BEGIN EXERCISE INPUT
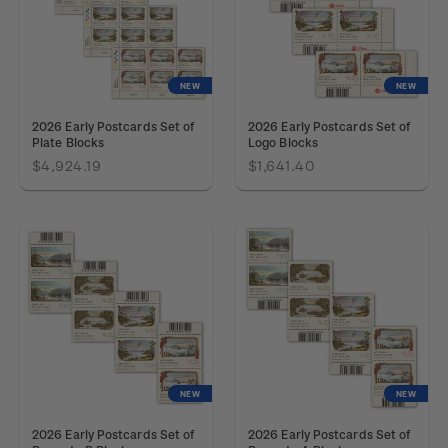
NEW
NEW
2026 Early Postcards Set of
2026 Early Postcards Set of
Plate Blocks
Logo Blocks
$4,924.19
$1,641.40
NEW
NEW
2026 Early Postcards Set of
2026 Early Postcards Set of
END EXERCISE INPUT
BEGIN EXERCISE INPUT
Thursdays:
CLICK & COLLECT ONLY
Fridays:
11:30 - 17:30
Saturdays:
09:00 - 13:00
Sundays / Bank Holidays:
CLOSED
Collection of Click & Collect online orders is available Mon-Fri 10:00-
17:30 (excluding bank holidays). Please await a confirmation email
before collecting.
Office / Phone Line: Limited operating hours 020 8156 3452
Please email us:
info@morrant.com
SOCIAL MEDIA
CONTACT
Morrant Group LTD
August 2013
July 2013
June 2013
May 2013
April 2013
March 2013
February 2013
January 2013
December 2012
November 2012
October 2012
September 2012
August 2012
END EXERCISE INPUT
BEGIN EXERCISE INPUT
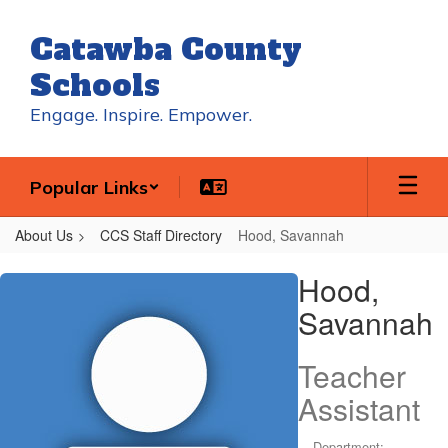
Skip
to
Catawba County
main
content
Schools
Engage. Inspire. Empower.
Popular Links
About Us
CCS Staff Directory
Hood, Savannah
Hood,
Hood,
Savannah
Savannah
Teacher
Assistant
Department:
END EXERCISE INPUT
PROBLEM DESCRIPTION
Return every line from the records above that holds the word "email".

RESULT FOR THIS TASK
17:30 (excluding bank holidays). Please await a confirmation email
Please email us:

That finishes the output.